This study was carried out to investigate the virulence of T. congolense strains isolated from African buffaloes (Syncerus caffer) kept inside Hluhluwe-iMfolozi Park (HiP) and from cattle kept by communal farmers near and farther away from wildlife parks in north-eastern KZN, South Africa. The study not only expands on the findings of Van den Bossche (2001) but is also the first to determine the geographical location of virulent T. congolense strains in KZN, South Africa.

Research method and design

Blood samples were collected from cattle at eight communal diptanks and one commercial farm in north-eastern KZN. Five of the eight diptanks were located less than 5 km from wildlife parks. None of the blood samples taken at diptank 1, 3, 5 and 6 (Ekuhlehleni, Khume, Ntabayengwe and Ekuphindisweni, respectively), were parasitologically positive. As a result, only four diptanks: 2, 4, 7 and 8 circled in black (Figure 1) are referred to in the present study. Of these, Mvutshini (28.124369 S; 32.134825 E) and Ocilwane (28.412914 S; 32.992797 E) are situated 2.6 km and 3.7 km from HiP, respectively, whilst Ndumo (26.933675 S; 32.281539 E) lies 2.8 km south of Ndumo Game Reserve. The fourth diptank, Nhlanzana (27.312822 S; 32.237039 E) is located 47.9 km south of Ndumo Game Reserve (Figure 1). Additional sampling was undertaken at Boomerang commercial farm (28.23285 S; 32.298717 E) situated about 10 km away from Charters Creek, the closest protected area harbouring large wild animals. Buffalo blood samples originating from HiP (28.219592 S; 31.947886 E) were obtained in the form of stabilate from the reference collection at the Department of Veterinary Tropical Diseases, Faculty of Veterinary Sciences of the University of Pretoria.

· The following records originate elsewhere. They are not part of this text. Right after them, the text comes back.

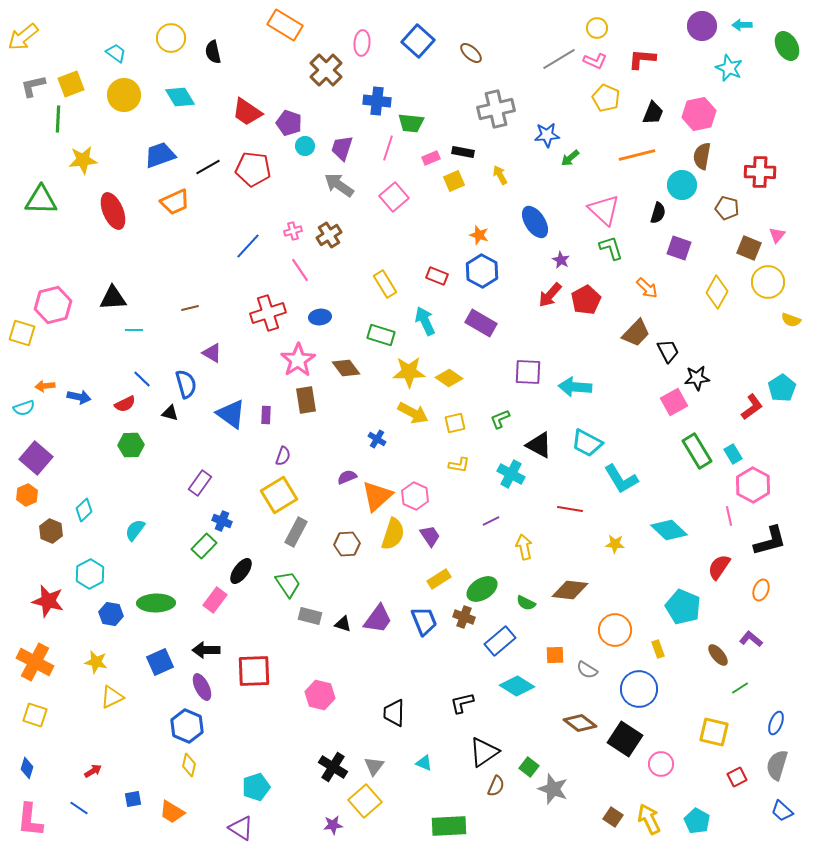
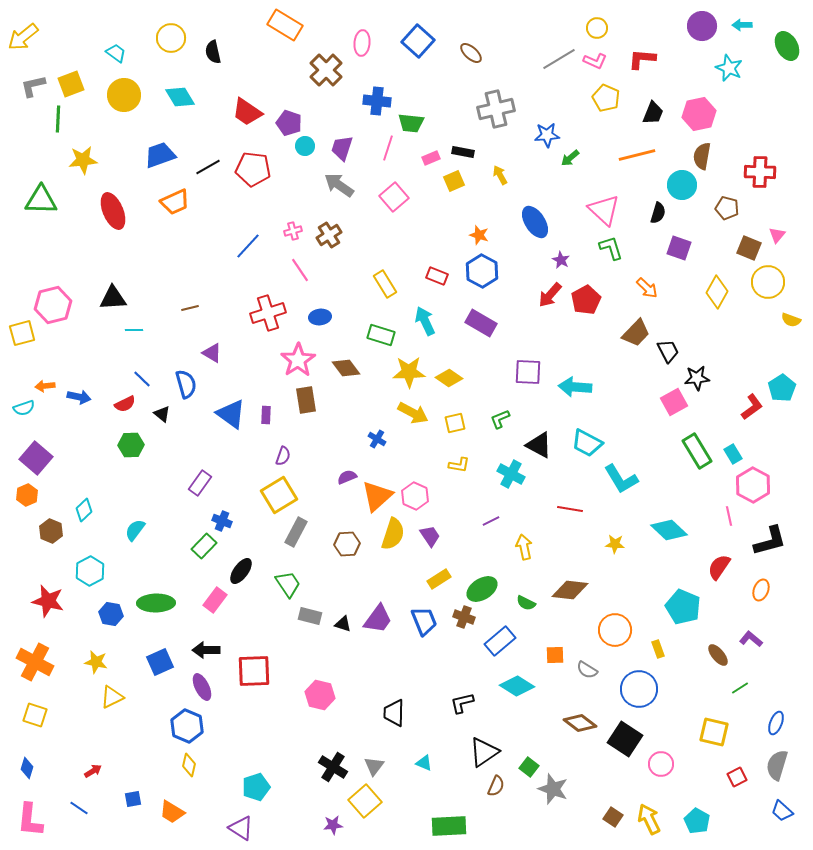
yellow square at (22, 333): rotated 32 degrees counterclockwise
black triangle at (170, 413): moved 8 px left, 1 px down; rotated 24 degrees clockwise
cyan hexagon at (90, 574): moved 3 px up
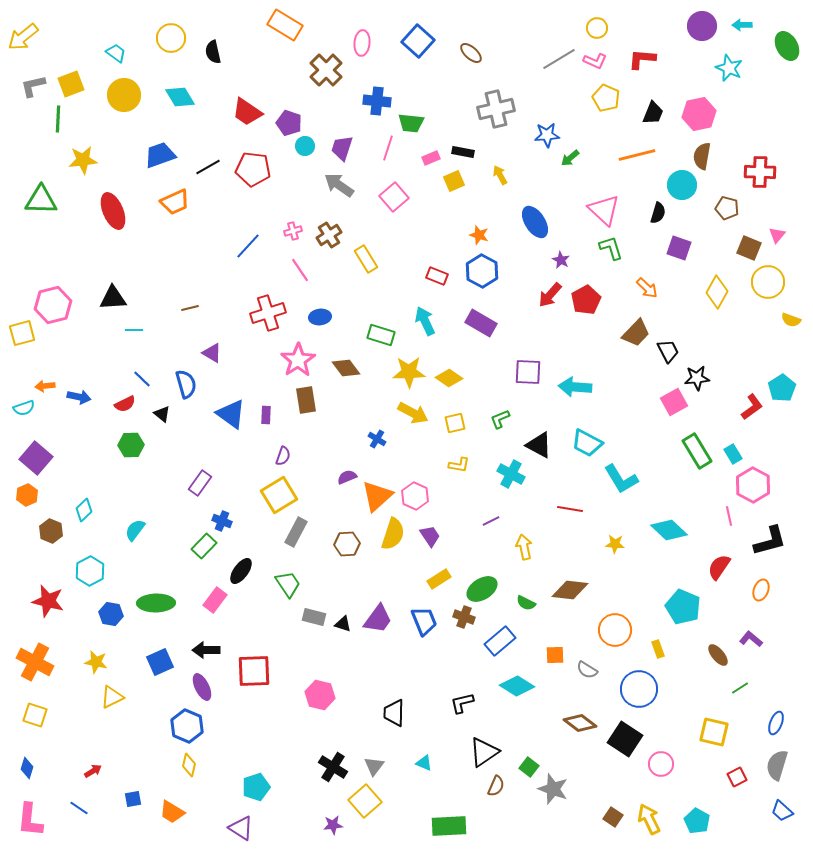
yellow rectangle at (385, 284): moved 19 px left, 25 px up
gray rectangle at (310, 616): moved 4 px right, 1 px down
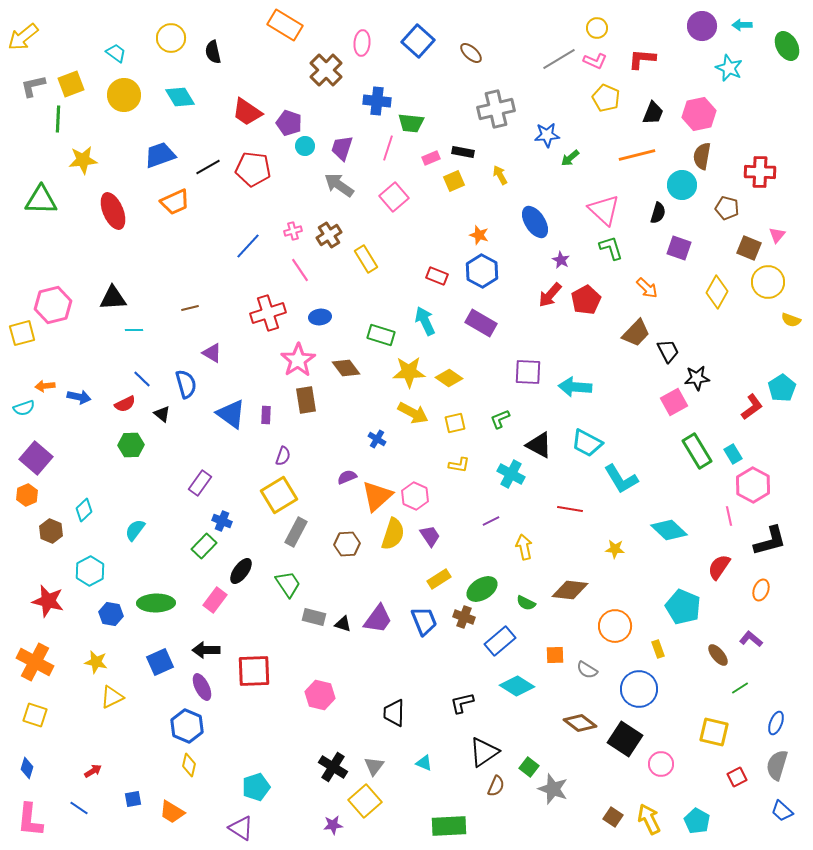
yellow star at (615, 544): moved 5 px down
orange circle at (615, 630): moved 4 px up
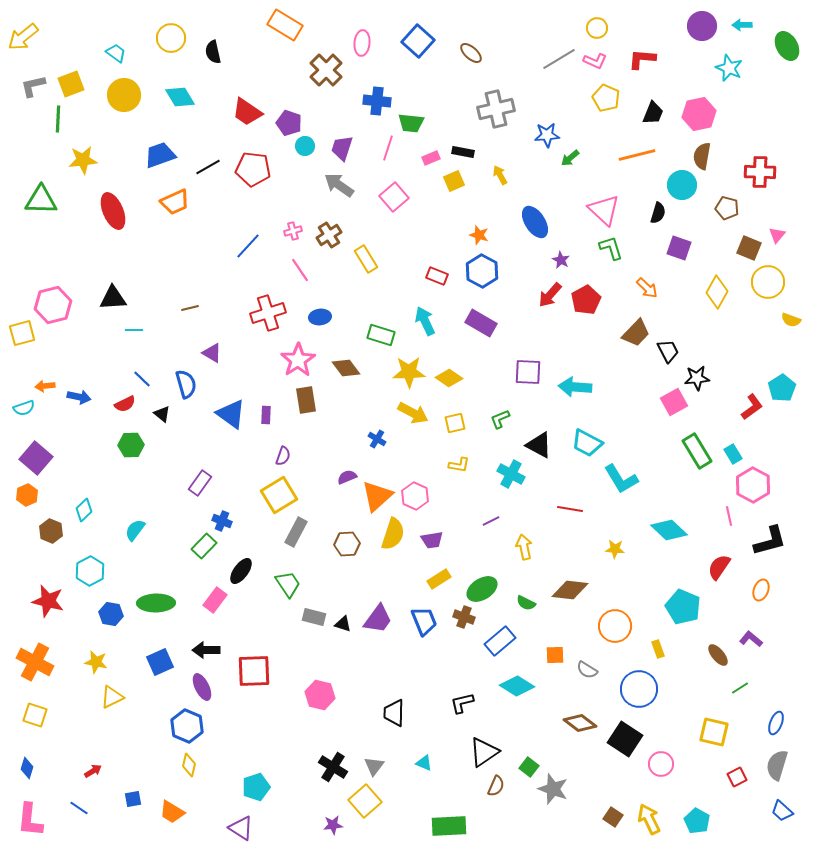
purple trapezoid at (430, 536): moved 2 px right, 4 px down; rotated 115 degrees clockwise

FIGURE 1: Map showing the location of the six sampling sites in KwaZulu-Natal Province: Ndumo, Nhlanzana, Mvutshini, Ocilwane, Hhluhluwe-iMfolozi Park and Boomerang commercial farm.

Stabilate preparation
Blood from individual cattle was screened to determine the packed cell volume (PCV) and the presence of trypanosome parasites using the buffy coat dark ground/phase contrast technique (Murray, Murray & McIntyre 1977). Blood samples from infected cattle or cattle symptomatically suspected to be suffering from nagana as determined by low PCV values (Marcotty et al. 2008) were inoculated intraperitoneally in inbred BALB/c mice (Masumu et al. 2006). The inoculated mice were monitored three times a week for the development of parasitaemia by examination of wet blood films prepared from tail-derived blood drops (Herbert & Lumsden 1976). Blood of parasitologically positive mice was used to prepare buffy coat on FTA® elute micro-cards for DNA analysis. The micro-cards were allowed to air-dry and stored in sealed plastic bags at room temperature until use. The remaining blood was stored as stabilate at -180 °C until required. In total, 26 stabilates were prepared, amongst which 5 originated from buffaloes, 13 from cattle near wildlife parks and 8 from cattle kept away from parks.

Molecular characterisation of trypanosomes
Trypanosoma DNA was characterised using universal primer pairs targeting the segment of the 18S ribosomal RNA gene of all trypanosomes described by Geysen, Delespaux and Geerts (2003). Species characterisation was performed with the application of oligonucleotide primers amplifying the satellite DNA monomers of Trypanosoma brucei (Sloof et al. 1983), T. congolense Kilifi type, (Masiga et al. 1992), T. congolense Savannah type (Majiwa & Otieno 1990) and T. vivax (Masake et al. 1997). Known Kilifi (OVIKZNTT/7098/07) and Savannah (IL1180) T. congolense strains were used as positive controls. In addition, TVIL 2160, TBA4 and OVI1 were used as positive controls for T. vivax, T. brucei and Trypanosoma equiperdum, respectively, whilst pure grade water was added as a negative control.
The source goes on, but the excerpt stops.